Among the notable games in which he umpired were nine no-hitters, tying a record for NL umpires shared by Frank Secory and Augie Donatelli; he tied the mark on July 9, 1976, working second base in Larry Dierker's 6–0 win. Paul Pryor, who also officiated in that game, tied the mark himself later that year, and broke it upon working in his 10th no-hitter in 1978. Gorman was the home plate umpire for two no-hitters - Warren Spahn's first on September 16, 1960, and Bill Stoneman's first on April 17, 1969. He was the left field umpire for Don Larsen's perfect game in the 1956 World Series. He was the home plate umpire on June 15, 1952, when the St. Louis Cardinals set an NL record by overcoming an 11–0 deficit to beat the Giants 14–12, and again two weeks later on June 29 when the Chicago Cubs scored seven runs with two out in the ninth inning to beat the Cincinnati Reds 9–8. Two years later, on August 8, 1954, he was again the home plate umpire when the Reds gave up a record 12 runs (all of them unearned) after there were two out and no one on base in the eighth inning of a 20–7 loss to the Brooklyn Dodgers; the inning ended only when Gil Hodges' bid for a grand slam was caught high off the center field wall. And on May 2, 1956, he was again behind the plate as the Giants and Cubs used 48 players in a 6–5, 17-inning New York victory; Cub Don Hoak struck out a record six times against six different pitchers. On April 17, 1964, he was the home plate umpire for the inaugural game at Shea Stadium between the New York Mets and the Pittsburgh Pirates.

In 1975 he was honored by the Al Somers Umpire School as the Outstanding Umpire of 1974. In his acceptance remarks, he said of umpiring, "It's a hard road but a good road. Sometimes you'll ask yourself if it's worth it. If you've got the guts and the skills, the answer is bound to be yes." He added, "People may come to see ballplayers, but there'd be no baseball without good umpires."
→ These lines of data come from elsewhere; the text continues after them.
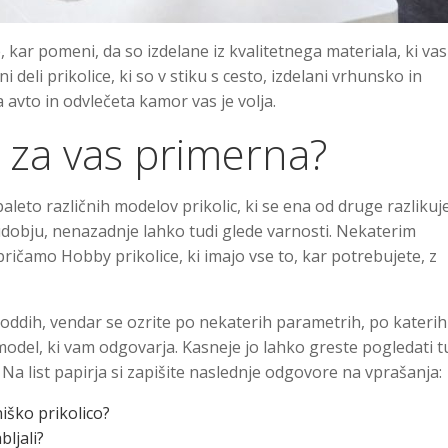
, kar pomeni, da so izdelane iz kvalitetnega materiala, ki vas 
alni deli prikolice, ki so v stiku s cesto, izdelani vrhunsko in
 avto in odvlečeta kamor vas je volja.
e za vas primerna?
paleto različnih modelov prikolic, ki se ena od druge razlikuj
n udobju, nenazadnje lahko tudi glede varnosti. Nekaterim
čamo Hobby prikolice, ki imajo vse to, kar potrebujete, z
n oddih, vendar se ozrite po nekaterih parametrih, po katerih
model, ki vam odgovarja. Kasneje jo lahko greste pogledati t
c. Na list papirja si zapišite naslednje odgovore na vprašanja:
iško prikolico?
ljali?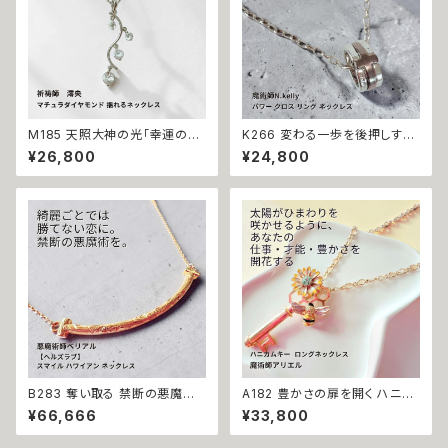
縁結び お守り 開運
M185 天照大神の光「幸運の連
K266 変わる一歩を後押しする
鎖」運が味方し誰もがあなたを
【強力な引き寄せ】アフロディテ
¥26,800
¥24,800
応援 大開運 成功・金運・良縁 マ
の神秘パワー クロス リング ネ
チュラダイヤモンド 揺れるネッ
ックレス｜復縁・片思い成就 N.
クレス 祈祷師 澪央 お守り 福徳
Kelly 製作 恋愛運 人間関係 縁
パワーストーン 天然石 ご利益
結び 魅力アップ エネルギー 魅
お守り 霊感霊視 スピリチュアル
力 魔力 魔術 白魔術 願い 叶う
強運 神社 神様
結び 開運 強運 本物 パワースト
ーン お守り 強力 男女兼用
B283 奪い取る 禁断の悪魔術
A182 豊かさの扉を開く ハニカ
恋の勝者になれる 縁切り【ヘル
ムキー 太陽開花の仕事運・生業
¥66,666
¥33,800
ズラブ】スマイル ハワイアン ネ
守護 才能開花 ロングネックレ
ックレス ステンレス 悪魔術師
ス 魔術師アリエル 魔術 金運 仕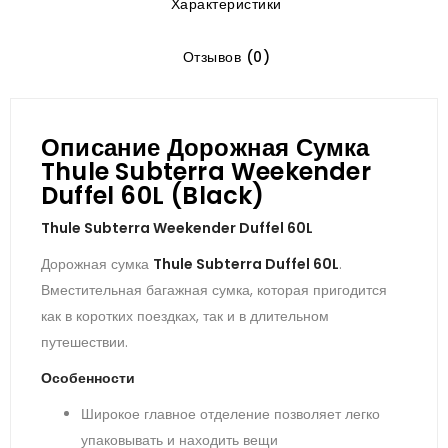
Характеристики
Отзывов (0)
Описание Дорожная Сумка
Thule Subterra Weekender
Duffel 60L (Black)
T
hule Subterra Weekender Duffel 60L
Дорожная сумка
Thule Subterra Duffel 60L
.
Вместительная багажная сумка, которая пригодится
как в коротких поездках, так и в длительном
путешествии.
Особенности
Широкое главное отделение позволяет легко
упаковывать и находить вещи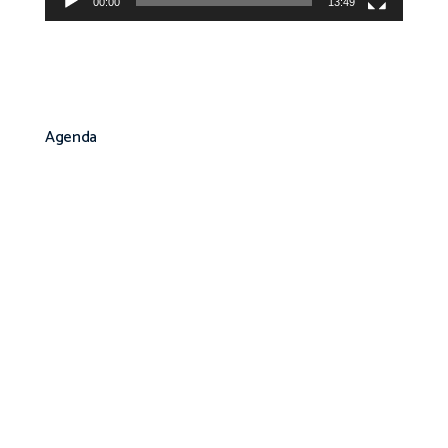
00:00
13:49
Agenda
Mad magazine ran an article presenting hypothetical magazines from other planets. In the interplanetary version of Sports Illustrated, umpire Tom Gorman explains why he threw out a player from Venus: "He opened up ten mouths to me!"

==Personal life==
Gorman married Margaret Fay on October 7, 1944, and they had three sons and a daughter before her death c. 1968; they resided in Whitestone, Queens until c. 1965, when they moved to Closter, New Jersey, where he would live until his death. Prior to moving to Closter, he and Margaret were invited to the White House by John F. Kennedy. Kennedy had met Gorman at a banquet where Gorman was the guest speaker. Gorman went home and told his wife to buy a new dress and she replied, "What for?" and he said, "For our trip to the White House." Margaret just ignored him until a White House staff member called their home and asked about their travel plans. Gorman was personal friends with Bob Hope. Gorman's autobiography Three and Two!, co-written with Hall of Fame sportswriter Jerome Holtzman, was published in 1979. Gorman died of a heart attack in Closter at age 67, and was buried in George Washington Memorial Park in Paramus, in his umpire's uniform with the ball-strike counter set at 3–2 in his hand.